What Makes a Treat Bad

While checking the ingredients list, it’s also important to know which ingredients to avoid.

Preservatives

Preservatives are used to extend the shelf life of any food but needless to say, can severely increase the danger of toxicity of the food. Ethoxyquin, for example, is one of the more noxious artificial preservatives that every pet parent must be watchful of. Repetitive consumption of this food can cause severe liver and blood troubles.

Artificial Colours

Pet foods sometimes contain artificial colours like Red #40 and #Blue 2. These colours are extremely harmful for dogs and Red #40 has been declared carcinogenic too.

Sweeteners

No doubt your dogs love those biscuits with sugar and other sweeteners. However, most of these pallette treats are high in calories and don’t add much nutritional value. Therefore, it is good to avoid such treats as much as possible.

Whole Grain Corn

Most pets are allergic to corn.
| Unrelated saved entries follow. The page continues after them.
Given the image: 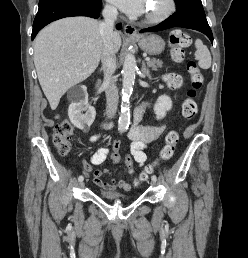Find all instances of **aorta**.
<instances>
[{
    "label": "aorta",
    "instance_id": "obj_1",
    "mask_svg": "<svg viewBox=\"0 0 248 258\" xmlns=\"http://www.w3.org/2000/svg\"><path fill=\"white\" fill-rule=\"evenodd\" d=\"M136 69V59L133 54L128 53L125 56L122 69L123 96L121 103V113L118 121V130L120 132H124L128 128L130 123L129 98L133 91Z\"/></svg>",
    "mask_w": 248,
    "mask_h": 258
}]
</instances>
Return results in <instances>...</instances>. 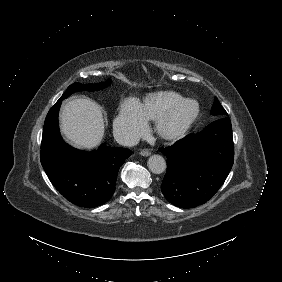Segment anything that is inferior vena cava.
Returning a JSON list of instances; mask_svg holds the SVG:
<instances>
[{
	"label": "inferior vena cava",
	"mask_w": 282,
	"mask_h": 282,
	"mask_svg": "<svg viewBox=\"0 0 282 282\" xmlns=\"http://www.w3.org/2000/svg\"><path fill=\"white\" fill-rule=\"evenodd\" d=\"M113 136L117 143L125 146L136 145L139 141L136 134L123 126H114Z\"/></svg>",
	"instance_id": "inferior-vena-cava-1"
}]
</instances>
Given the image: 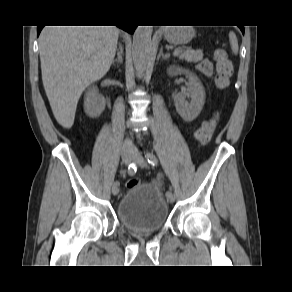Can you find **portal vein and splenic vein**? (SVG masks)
Listing matches in <instances>:
<instances>
[{"label": "portal vein and splenic vein", "mask_w": 292, "mask_h": 292, "mask_svg": "<svg viewBox=\"0 0 292 292\" xmlns=\"http://www.w3.org/2000/svg\"><path fill=\"white\" fill-rule=\"evenodd\" d=\"M173 54H174V55H177V54H178V51L175 50V51L173 52Z\"/></svg>", "instance_id": "obj_1"}]
</instances>
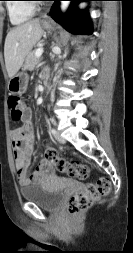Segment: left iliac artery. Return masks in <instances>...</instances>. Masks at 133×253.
I'll use <instances>...</instances> for the list:
<instances>
[{
    "label": "left iliac artery",
    "instance_id": "44dca946",
    "mask_svg": "<svg viewBox=\"0 0 133 253\" xmlns=\"http://www.w3.org/2000/svg\"><path fill=\"white\" fill-rule=\"evenodd\" d=\"M50 132H51L53 135H55L57 131H56L54 128H52V129L50 130Z\"/></svg>",
    "mask_w": 133,
    "mask_h": 253
}]
</instances>
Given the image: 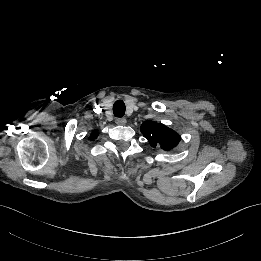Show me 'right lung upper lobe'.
<instances>
[{
    "label": "right lung upper lobe",
    "mask_w": 261,
    "mask_h": 261,
    "mask_svg": "<svg viewBox=\"0 0 261 261\" xmlns=\"http://www.w3.org/2000/svg\"><path fill=\"white\" fill-rule=\"evenodd\" d=\"M98 136V132L97 131H94L92 134H91V139H94Z\"/></svg>",
    "instance_id": "right-lung-upper-lobe-1"
}]
</instances>
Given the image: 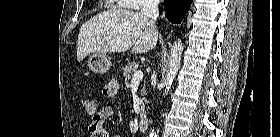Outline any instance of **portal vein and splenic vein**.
I'll list each match as a JSON object with an SVG mask.
<instances>
[{"label": "portal vein and splenic vein", "mask_w": 280, "mask_h": 137, "mask_svg": "<svg viewBox=\"0 0 280 137\" xmlns=\"http://www.w3.org/2000/svg\"><path fill=\"white\" fill-rule=\"evenodd\" d=\"M142 79H143V72L141 70L140 71H136L133 74L132 83L139 82Z\"/></svg>", "instance_id": "portal-vein-and-splenic-vein-1"}]
</instances>
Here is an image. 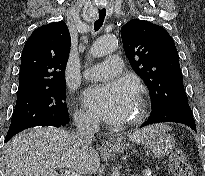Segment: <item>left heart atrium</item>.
<instances>
[{"instance_id": "left-heart-atrium-1", "label": "left heart atrium", "mask_w": 205, "mask_h": 176, "mask_svg": "<svg viewBox=\"0 0 205 176\" xmlns=\"http://www.w3.org/2000/svg\"><path fill=\"white\" fill-rule=\"evenodd\" d=\"M137 91L127 80H114L89 87L84 92L86 106L110 123L127 118L136 103Z\"/></svg>"}]
</instances>
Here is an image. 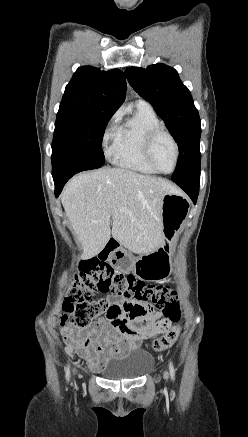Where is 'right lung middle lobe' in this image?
Wrapping results in <instances>:
<instances>
[{"label":"right lung middle lobe","mask_w":248,"mask_h":437,"mask_svg":"<svg viewBox=\"0 0 248 437\" xmlns=\"http://www.w3.org/2000/svg\"><path fill=\"white\" fill-rule=\"evenodd\" d=\"M111 117L59 109L52 142V166L71 160L102 166L105 157L101 142Z\"/></svg>","instance_id":"obj_1"}]
</instances>
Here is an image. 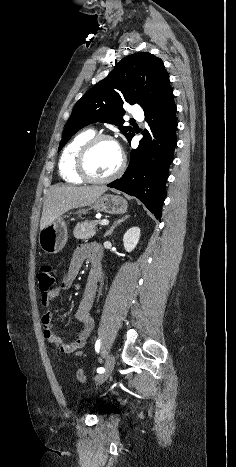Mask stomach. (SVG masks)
Wrapping results in <instances>:
<instances>
[{"label": "stomach", "mask_w": 236, "mask_h": 467, "mask_svg": "<svg viewBox=\"0 0 236 467\" xmlns=\"http://www.w3.org/2000/svg\"><path fill=\"white\" fill-rule=\"evenodd\" d=\"M88 209L78 210L76 213L86 214L88 210L94 209L97 212L108 214H123L127 211V202L120 196L105 194L99 197ZM68 239L67 226L63 218L46 226L40 232L39 244L41 249L47 254H55L61 251Z\"/></svg>", "instance_id": "0dacf381"}]
</instances>
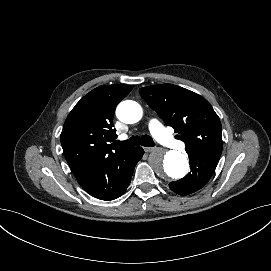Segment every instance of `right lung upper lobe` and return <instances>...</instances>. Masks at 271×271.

They are used as cheap fillers in pet food and are not at all healthy.

Wheat Gluten

Another unnecessary ingredient devoid of any nutritional value, wheat gluten is used mostly as a cheap protein source and a filler. Most treats that are grain-free will definitely mention so in their packaging and will the better alternative for your little one.

Propylene Glycol

These are a part of chemical humectants and extremely harmful for dogs. They are used as preservatives and sweetener in pet foods.

Rawhide

Basically procured from by-products of the leather and/ or other meat related industries, these treats contain additives, preservatives and artificial colouring. What’s worse, due to unethical sourcing and manufacturing, many of these treats are contaminated and contain traces of dangerous toxins. Often lead, mercury and arsenic have been detected in these products. They can cause choking and digestive obstruction in your dogs. If you already feed your this to your dogs, then you should stop immediately.

With a sea of options available to choose from, it’s our responsibility as a pet parent to choose the good dog treats from the bad ones. It will be good to always remember that these choices will dictate the quality of life our dogs lead. Therefore, go ahead and do your due diligence before swiping your card on any dog food, and treat well!